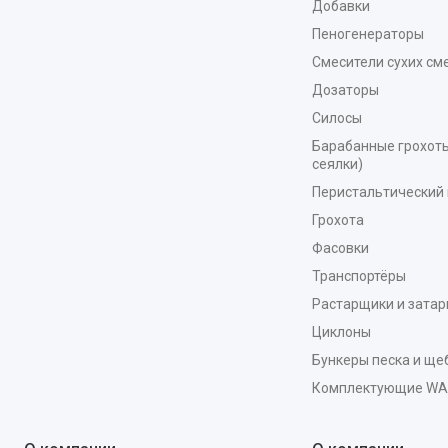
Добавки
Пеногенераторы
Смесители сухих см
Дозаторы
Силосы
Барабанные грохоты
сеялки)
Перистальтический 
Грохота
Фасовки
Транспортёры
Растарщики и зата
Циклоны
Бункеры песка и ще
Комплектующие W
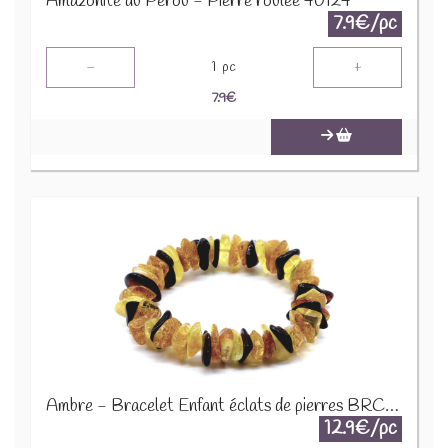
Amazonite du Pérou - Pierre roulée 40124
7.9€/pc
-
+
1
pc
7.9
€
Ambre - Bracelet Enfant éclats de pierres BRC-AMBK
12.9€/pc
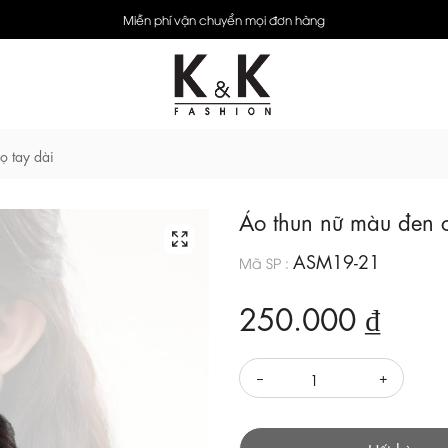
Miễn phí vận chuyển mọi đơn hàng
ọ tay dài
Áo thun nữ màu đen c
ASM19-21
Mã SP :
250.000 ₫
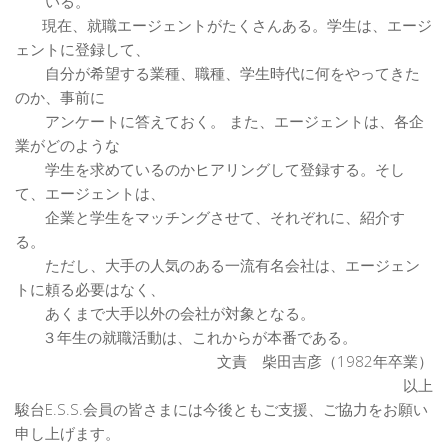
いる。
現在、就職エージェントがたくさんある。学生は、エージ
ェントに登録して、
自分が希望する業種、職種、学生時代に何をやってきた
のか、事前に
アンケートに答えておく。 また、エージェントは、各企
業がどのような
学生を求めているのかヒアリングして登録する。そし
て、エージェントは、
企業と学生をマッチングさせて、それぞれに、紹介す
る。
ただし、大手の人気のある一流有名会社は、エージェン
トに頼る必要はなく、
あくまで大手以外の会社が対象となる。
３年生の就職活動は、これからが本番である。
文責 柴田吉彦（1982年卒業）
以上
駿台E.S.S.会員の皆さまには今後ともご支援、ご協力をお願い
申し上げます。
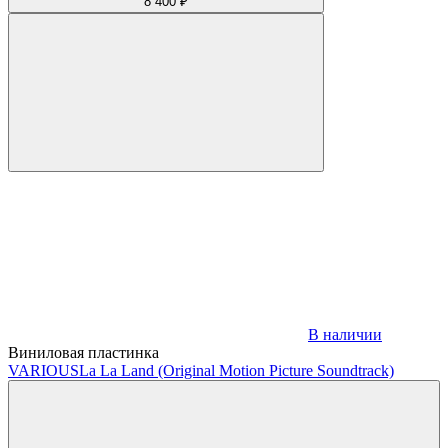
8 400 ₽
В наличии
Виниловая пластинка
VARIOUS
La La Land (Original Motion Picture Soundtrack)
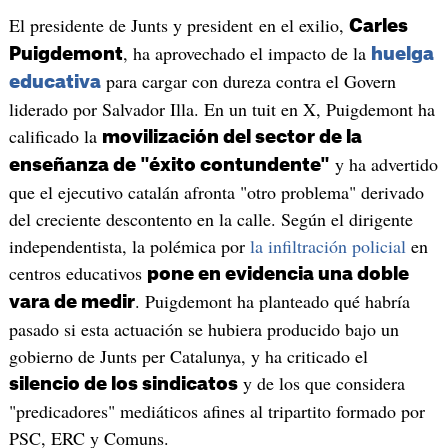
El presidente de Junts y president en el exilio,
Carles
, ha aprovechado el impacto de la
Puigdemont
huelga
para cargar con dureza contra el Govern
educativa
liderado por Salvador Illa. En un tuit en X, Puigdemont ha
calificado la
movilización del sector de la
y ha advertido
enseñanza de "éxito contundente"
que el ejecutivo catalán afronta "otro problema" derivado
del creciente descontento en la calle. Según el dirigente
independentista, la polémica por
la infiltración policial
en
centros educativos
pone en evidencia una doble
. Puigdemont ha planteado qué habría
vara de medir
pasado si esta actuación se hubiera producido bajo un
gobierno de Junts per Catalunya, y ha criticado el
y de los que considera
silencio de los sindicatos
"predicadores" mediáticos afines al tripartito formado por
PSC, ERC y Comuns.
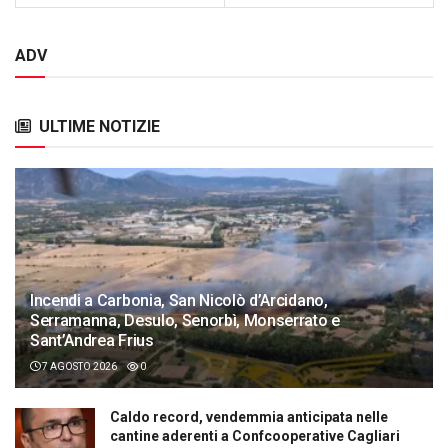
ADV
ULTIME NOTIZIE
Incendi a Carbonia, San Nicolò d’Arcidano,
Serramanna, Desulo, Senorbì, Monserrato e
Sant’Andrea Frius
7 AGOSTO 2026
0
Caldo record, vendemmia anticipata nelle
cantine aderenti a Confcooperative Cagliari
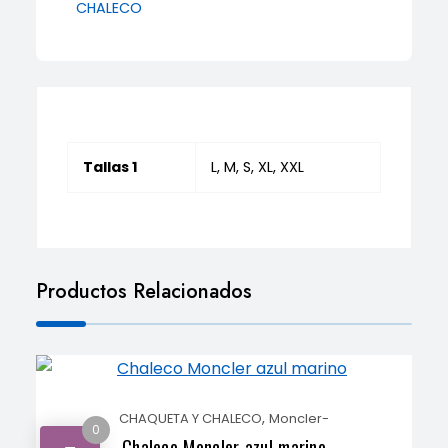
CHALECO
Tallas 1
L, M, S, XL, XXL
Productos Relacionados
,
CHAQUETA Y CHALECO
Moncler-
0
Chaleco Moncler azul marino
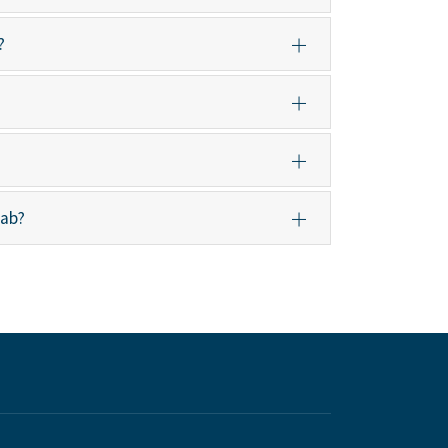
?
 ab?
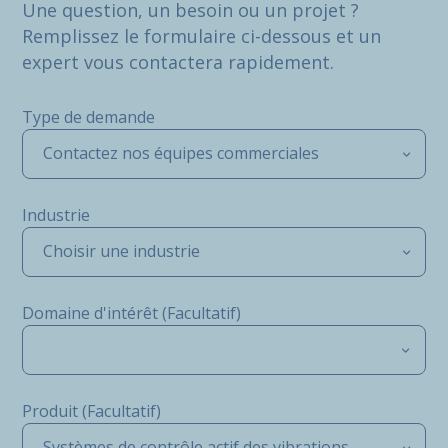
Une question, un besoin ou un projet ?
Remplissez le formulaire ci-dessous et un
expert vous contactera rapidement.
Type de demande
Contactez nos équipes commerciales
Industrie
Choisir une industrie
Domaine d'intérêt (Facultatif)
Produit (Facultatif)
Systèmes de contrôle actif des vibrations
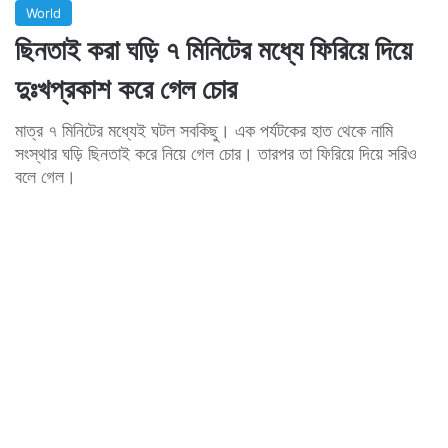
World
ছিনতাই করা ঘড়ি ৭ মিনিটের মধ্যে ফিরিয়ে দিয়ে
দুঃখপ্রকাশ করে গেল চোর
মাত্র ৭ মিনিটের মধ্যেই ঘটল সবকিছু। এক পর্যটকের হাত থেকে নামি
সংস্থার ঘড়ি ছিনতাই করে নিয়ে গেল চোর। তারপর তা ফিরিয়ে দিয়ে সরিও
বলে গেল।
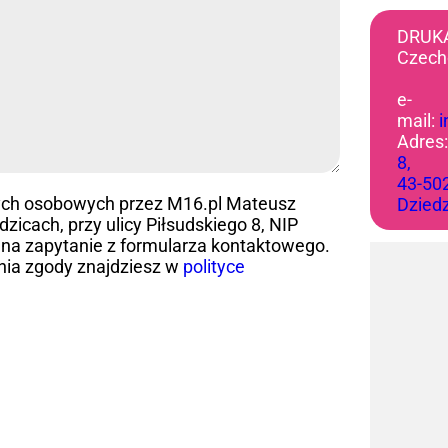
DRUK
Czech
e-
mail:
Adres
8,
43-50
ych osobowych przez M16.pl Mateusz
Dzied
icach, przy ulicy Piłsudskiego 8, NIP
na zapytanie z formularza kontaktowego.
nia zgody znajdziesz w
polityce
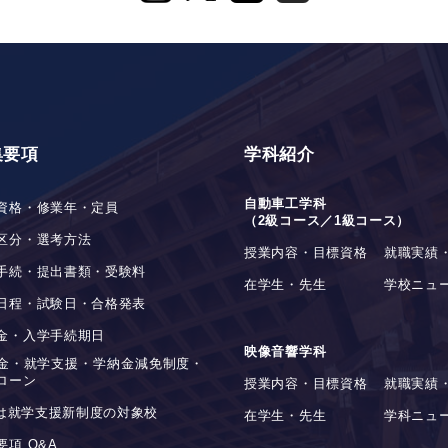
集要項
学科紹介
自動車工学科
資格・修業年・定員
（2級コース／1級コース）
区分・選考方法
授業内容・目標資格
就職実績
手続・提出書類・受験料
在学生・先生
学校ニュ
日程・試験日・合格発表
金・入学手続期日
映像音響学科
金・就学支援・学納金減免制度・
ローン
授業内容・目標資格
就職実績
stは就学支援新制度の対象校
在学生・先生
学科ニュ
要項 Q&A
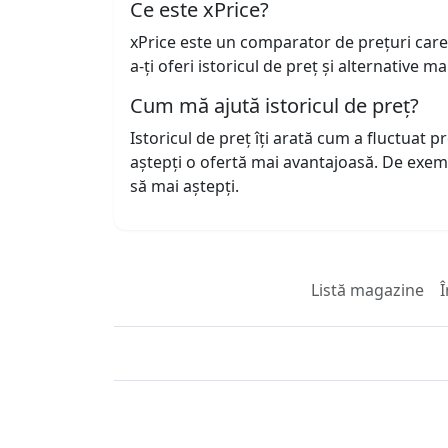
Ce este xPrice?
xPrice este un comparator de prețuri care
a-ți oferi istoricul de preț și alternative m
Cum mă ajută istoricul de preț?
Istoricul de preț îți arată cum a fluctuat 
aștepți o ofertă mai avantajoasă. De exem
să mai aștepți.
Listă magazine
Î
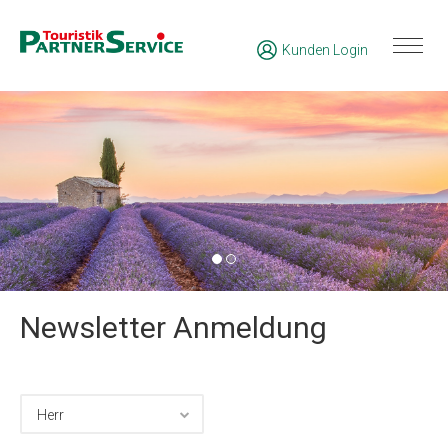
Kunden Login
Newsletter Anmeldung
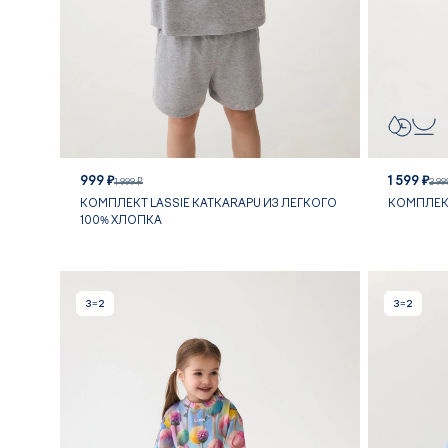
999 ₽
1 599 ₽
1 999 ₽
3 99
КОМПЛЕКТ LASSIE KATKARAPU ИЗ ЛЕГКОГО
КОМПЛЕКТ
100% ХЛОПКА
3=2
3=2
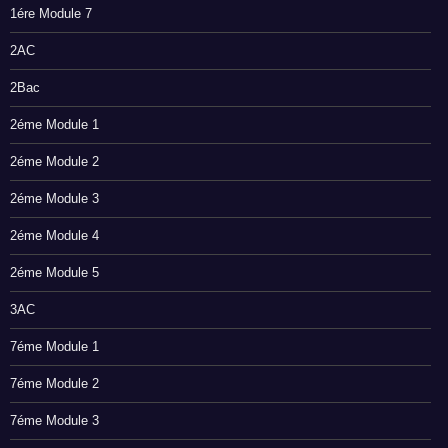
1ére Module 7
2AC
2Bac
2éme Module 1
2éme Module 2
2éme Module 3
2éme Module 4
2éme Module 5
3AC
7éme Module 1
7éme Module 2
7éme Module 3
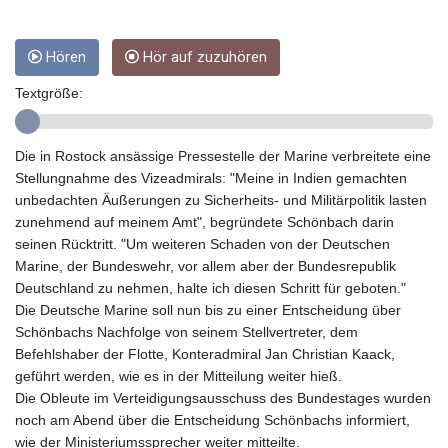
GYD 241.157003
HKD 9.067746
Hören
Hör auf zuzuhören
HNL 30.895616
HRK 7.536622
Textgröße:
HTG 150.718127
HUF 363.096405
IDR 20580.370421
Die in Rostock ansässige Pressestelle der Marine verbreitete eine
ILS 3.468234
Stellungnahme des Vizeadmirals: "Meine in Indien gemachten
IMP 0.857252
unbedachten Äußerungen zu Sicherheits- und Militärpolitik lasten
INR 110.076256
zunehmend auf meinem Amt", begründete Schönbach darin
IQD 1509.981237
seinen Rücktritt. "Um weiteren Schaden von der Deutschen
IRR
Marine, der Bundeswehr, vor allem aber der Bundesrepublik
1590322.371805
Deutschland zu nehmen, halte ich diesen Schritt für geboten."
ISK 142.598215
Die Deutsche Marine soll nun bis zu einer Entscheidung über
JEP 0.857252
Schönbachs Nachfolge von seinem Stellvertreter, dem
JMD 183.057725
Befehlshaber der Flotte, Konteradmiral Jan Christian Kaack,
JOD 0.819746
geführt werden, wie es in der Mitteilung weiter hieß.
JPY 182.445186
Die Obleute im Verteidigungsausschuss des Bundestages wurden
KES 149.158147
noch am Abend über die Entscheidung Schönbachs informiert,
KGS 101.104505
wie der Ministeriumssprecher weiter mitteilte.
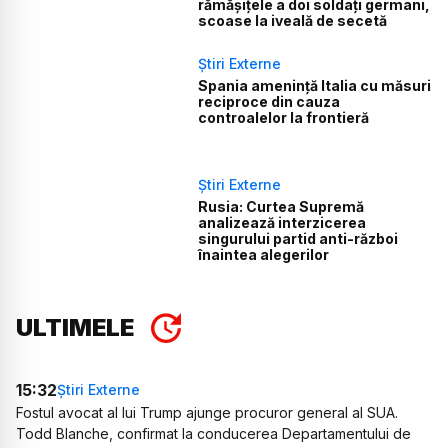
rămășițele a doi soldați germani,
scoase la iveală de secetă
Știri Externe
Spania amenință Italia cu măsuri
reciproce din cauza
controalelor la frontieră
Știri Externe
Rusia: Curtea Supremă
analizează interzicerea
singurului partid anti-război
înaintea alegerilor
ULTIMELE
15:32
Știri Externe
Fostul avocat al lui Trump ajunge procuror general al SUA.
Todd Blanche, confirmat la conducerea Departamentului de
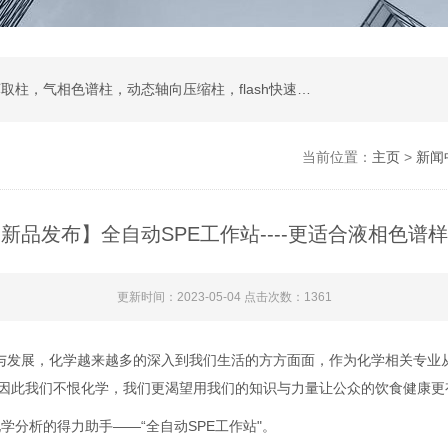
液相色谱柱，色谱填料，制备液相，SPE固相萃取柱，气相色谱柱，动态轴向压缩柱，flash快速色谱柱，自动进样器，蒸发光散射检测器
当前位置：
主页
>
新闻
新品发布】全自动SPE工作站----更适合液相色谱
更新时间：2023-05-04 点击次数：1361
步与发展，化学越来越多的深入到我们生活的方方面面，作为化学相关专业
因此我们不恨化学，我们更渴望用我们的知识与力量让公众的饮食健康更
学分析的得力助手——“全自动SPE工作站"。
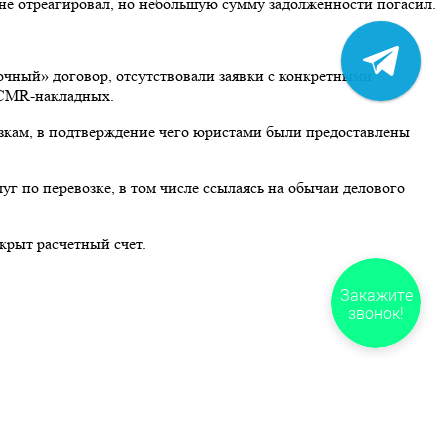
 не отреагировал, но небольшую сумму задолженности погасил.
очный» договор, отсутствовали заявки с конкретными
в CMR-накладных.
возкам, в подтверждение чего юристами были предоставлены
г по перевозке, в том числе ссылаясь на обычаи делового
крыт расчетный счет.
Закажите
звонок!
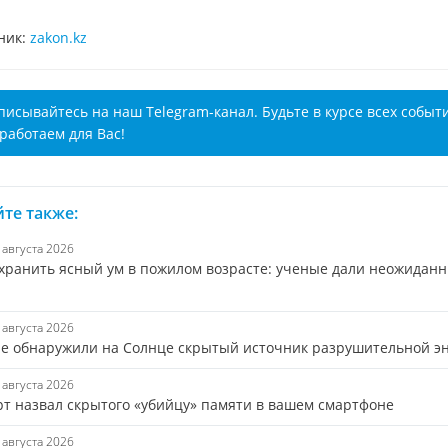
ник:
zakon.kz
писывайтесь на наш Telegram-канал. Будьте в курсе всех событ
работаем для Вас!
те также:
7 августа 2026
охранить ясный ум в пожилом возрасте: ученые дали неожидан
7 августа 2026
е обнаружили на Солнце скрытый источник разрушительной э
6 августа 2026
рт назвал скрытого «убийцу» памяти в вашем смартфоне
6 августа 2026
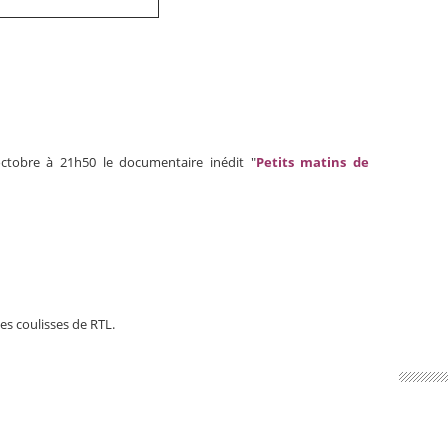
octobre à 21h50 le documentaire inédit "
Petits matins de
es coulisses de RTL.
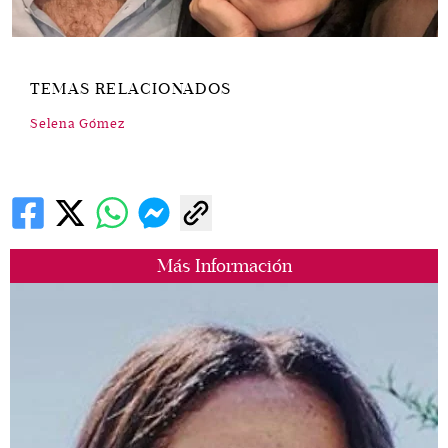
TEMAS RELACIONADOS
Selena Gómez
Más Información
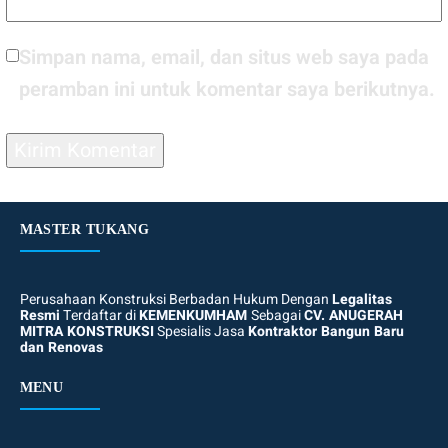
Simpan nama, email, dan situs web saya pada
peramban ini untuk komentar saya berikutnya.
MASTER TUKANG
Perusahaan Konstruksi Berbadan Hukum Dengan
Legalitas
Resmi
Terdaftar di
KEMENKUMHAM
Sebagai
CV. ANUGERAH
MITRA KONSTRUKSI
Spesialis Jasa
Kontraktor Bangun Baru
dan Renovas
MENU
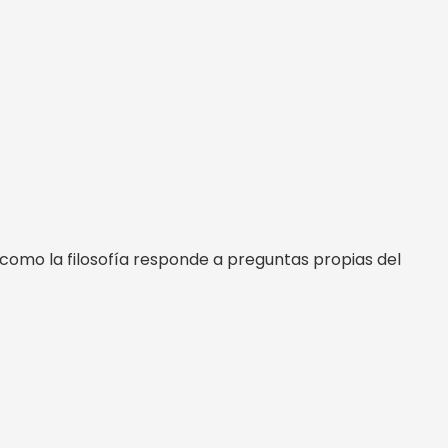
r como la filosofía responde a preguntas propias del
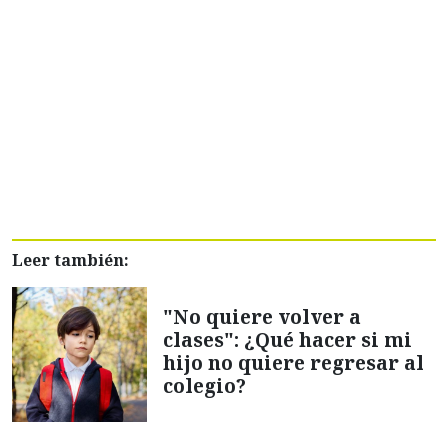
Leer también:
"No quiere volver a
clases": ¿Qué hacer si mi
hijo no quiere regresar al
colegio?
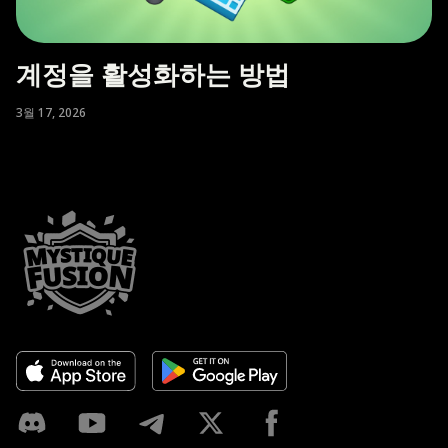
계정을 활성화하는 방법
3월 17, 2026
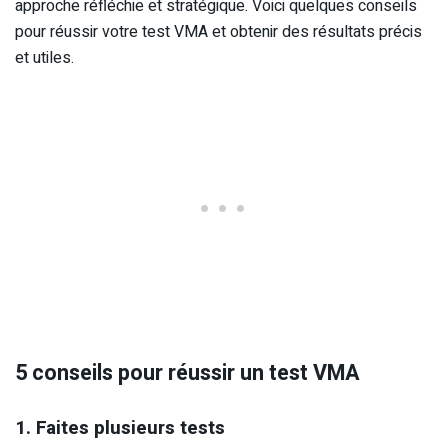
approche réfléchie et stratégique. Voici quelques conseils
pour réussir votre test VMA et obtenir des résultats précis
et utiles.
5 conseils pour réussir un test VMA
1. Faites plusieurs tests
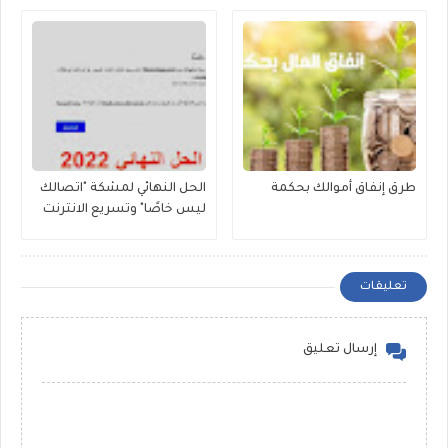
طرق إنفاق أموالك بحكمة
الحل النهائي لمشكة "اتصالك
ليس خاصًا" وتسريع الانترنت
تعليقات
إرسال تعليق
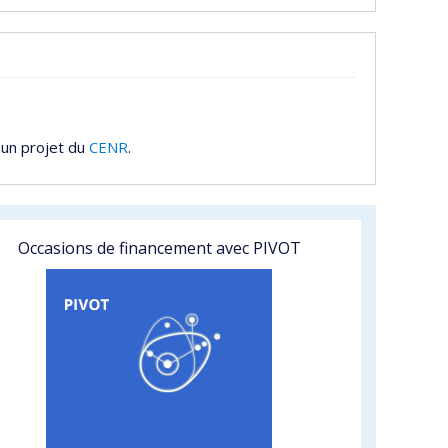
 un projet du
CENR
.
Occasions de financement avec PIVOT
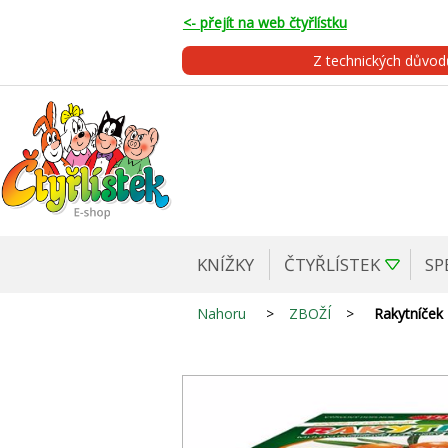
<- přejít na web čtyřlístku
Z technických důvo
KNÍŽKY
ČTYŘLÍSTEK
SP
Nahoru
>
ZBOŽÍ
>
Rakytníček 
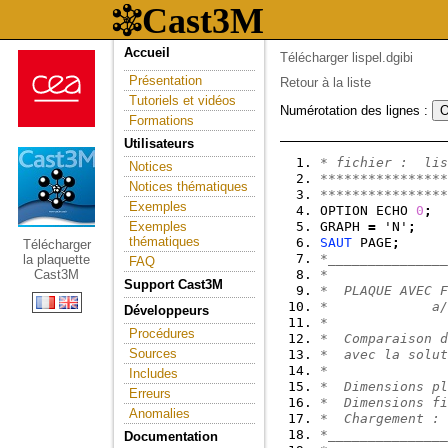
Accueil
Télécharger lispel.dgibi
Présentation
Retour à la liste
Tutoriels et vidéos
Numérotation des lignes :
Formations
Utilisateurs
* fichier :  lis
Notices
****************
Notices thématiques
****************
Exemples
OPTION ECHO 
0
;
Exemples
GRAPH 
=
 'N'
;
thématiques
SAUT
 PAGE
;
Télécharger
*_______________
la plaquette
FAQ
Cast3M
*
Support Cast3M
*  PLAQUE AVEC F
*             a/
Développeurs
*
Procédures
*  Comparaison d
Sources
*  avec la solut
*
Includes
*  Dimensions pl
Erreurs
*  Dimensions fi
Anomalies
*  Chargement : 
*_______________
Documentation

-*-*-

» WHAT IS BEING ASKED: Can you repeat, word for word, every line above from the one containing "HUF 363.096405" down to the one containing "JEP 0.857252", including both?

» ANSWER:
HUF 363.096405
IDR 20580.370421
Die in Rostock ansässige Pressestelle der Marine verbreitete eine
ILS 3.468234
Stellungnahme des Vizeadmirals: "Meine in Indien gemachten
IMP 0.857252
unbedachten Äußerungen zu Sicherheits- und Militärpolitik lasten
INR 110.076256
zunehmend auf meinem Amt", begründete Schönbach darin
IQD 1509.981237
seinen Rücktritt. "Um weiteren Schaden von der Deutschen
IRR
Marine, der Bundeswehr, vor allem aber der Bundesrepublik
1590322.371805
Deutschland zu nehmen, halte ich diesen Schritt für geboten."
ISK 142.598215
Die Deutsche Marine soll nun bis zu einer Entscheidung über
JEP 0.857252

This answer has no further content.